The company's loyalty program and use of mobile app is also delivering results. Bergh says:
Loyalty program membership increased by 35% in the last quarter to more than 5 million members globally and revenue contribution from our mobile app is exceeding expectations and continues to grow month-over-month. We are reaching a younger consumer who is engaging with us more times per month and longer per visit. We're using the app as a seamless connector for the online to off-line experience and are piloting new convenience-oriented, in-store features like contactless returns and self-checkout.

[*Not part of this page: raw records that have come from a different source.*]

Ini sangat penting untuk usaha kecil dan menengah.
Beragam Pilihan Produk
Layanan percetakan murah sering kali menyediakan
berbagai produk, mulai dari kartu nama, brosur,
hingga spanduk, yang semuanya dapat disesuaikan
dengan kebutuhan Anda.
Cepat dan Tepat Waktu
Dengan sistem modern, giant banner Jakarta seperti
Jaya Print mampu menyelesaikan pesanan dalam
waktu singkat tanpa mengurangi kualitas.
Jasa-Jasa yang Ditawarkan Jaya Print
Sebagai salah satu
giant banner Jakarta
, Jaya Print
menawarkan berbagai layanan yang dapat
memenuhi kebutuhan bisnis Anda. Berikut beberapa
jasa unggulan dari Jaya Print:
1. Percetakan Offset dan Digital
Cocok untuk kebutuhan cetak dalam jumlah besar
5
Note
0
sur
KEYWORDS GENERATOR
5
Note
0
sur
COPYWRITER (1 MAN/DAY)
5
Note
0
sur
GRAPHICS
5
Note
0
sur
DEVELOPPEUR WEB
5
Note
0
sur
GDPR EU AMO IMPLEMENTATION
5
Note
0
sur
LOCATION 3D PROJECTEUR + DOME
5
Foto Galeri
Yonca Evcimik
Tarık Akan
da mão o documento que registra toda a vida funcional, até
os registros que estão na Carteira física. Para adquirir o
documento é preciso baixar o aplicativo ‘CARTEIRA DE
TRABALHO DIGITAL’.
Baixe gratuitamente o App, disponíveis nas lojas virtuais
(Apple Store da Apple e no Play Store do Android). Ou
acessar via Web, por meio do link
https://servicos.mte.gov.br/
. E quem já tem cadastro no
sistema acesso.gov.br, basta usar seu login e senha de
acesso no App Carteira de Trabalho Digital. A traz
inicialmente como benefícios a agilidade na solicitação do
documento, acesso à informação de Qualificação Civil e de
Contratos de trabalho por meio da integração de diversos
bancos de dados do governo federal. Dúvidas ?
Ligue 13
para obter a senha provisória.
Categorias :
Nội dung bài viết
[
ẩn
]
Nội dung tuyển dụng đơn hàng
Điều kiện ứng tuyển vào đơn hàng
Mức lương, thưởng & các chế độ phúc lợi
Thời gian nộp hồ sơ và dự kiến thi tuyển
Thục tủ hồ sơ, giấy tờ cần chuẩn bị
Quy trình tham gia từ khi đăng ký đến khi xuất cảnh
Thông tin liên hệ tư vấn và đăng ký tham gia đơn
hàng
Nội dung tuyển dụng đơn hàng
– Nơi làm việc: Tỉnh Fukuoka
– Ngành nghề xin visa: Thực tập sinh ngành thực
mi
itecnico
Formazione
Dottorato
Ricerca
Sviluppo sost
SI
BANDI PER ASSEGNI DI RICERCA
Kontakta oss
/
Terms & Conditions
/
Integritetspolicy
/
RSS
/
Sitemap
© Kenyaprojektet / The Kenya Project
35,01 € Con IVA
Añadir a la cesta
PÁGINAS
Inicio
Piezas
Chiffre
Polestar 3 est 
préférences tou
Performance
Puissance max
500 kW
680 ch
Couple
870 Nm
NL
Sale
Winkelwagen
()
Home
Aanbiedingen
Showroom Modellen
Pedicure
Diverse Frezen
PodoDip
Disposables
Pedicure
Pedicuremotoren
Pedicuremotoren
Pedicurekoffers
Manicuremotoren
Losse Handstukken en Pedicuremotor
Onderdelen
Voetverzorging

Levi's digital ecosystem grew 36% during the quarter and now comprises a 26% total of first quarter revenues, up from 16% a year ago. Bergh notes that the "opportunity in digital remains huge" and Levi is aiming for it to grow to a third of its total business.
Harmit Singh, Levi CFO, also notes:
We have said that we could grow direct-to-consumer to around 60% of our total revenue over a period of time, so we feel good about it. And as that grows, we think our own e-commerce business doubles in size. And once our e-commerce business doubles in size, we think our own e-commerce business gets to the 12% EBIT margins that we're talking about.
Having largely focused on the US to test out its latest digital investments, Levi is now scaling these into Europe - where direct-to-consumer is a popular way for consumers to shop. Singh adds:
We've done a ton in the U.S. on omnichannel, BOPIS, I think you've talked about, think about loyalty, think about the app that we have launched, et cetera. We're in the process of scaling that now across Europe.
Ship from store is what we launched during the pandemic. It's across the U.S. and now markets in Europe are deploying it. For example, in the next month, Belgium, Netherlands, Spain, France, will all have ship from store. So we're really focused on expanding omnichannel globally.
That's going to take some technology dollars. We've got that in our capital forecast. But where it really makes a big difference is the direct engagement with our consumer. Especially the younger consumer, and we think that really bodes well for the brand longer term.